Data extracted from a collection:
──────────────────────────────

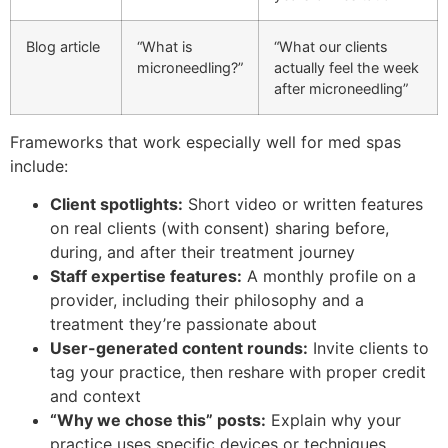
Blog article
“What is
“What our clients
microneedling?”
actually feel the week
after microneedling”
Frameworks that work especially well for med spas
include:
Client spotlights:
Short video or written features
on real clients (with consent) sharing before,
during, and after their treatment journey
Staff expertise features:
A monthly profile on a
provider, including their philosophy and a
treatment they’re passionate about
User-generated content rounds:
Invite clients to
tag your practice, then reshare with proper credit
and context
“Why we chose this” posts:
Explain why your
practice uses specific devices or techniques,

──────────────────────────────

What to do:
Copy the records above from the first line through the line containing "Invite clients to", both included, and leave out any pictures.

Solved exercise:
Blog article
“What is
“What our clients
microneedling?”
actually feel the week
after microneedling”
Frameworks that work especially well for med spas
include:
Client spotlights:
Short video or written features
on real clients (with consent) sharing before,
during, and after their treatment journey
Staff expertise features:
A monthly profile on a
provider, including their philosophy and a
treatment they’re passionate about
User-generated content rounds:
Invite clients to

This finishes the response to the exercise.